- Opening Delimiter -

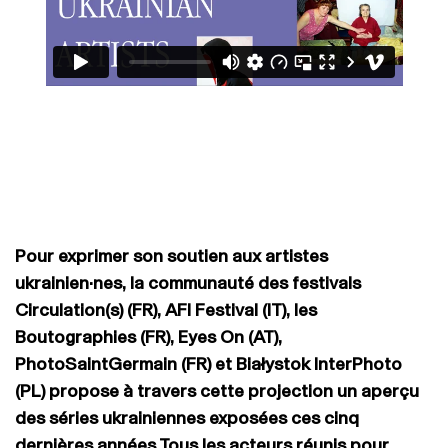
Pour exprimer son soutien aux artistes
ukrainien·nes, la communauté des festivals
Circulation(s) (FR), AFI Festival (IT), les
Boutographies (FR), Eyes On (AT),
PhotoSaintGermain (FR) et Białystok InterPhoto
(PL) propose à travers cette projection un aperçu
des séries ukrainiennes exposées ces cinq
dernières années.
Tous les acteurs réunis pour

- Closing Delimiter -

Activity:
Each entry, start to finish, goes into your copy exactly; the pictures stay out.

Output:
Pour exprimer son soutien aux artistes
ukrainien·nes, la communauté des festivals
Circulation(s) (FR), AFI Festival (IT), les
Boutographies (FR), Eyes On (AT),
PhotoSaintGermain (FR) et Białystok InterPhoto
(PL) propose à travers cette projection un aperçu
des séries ukrainiennes exposées ces cinq
dernières années.
Tous les acteurs réunis pour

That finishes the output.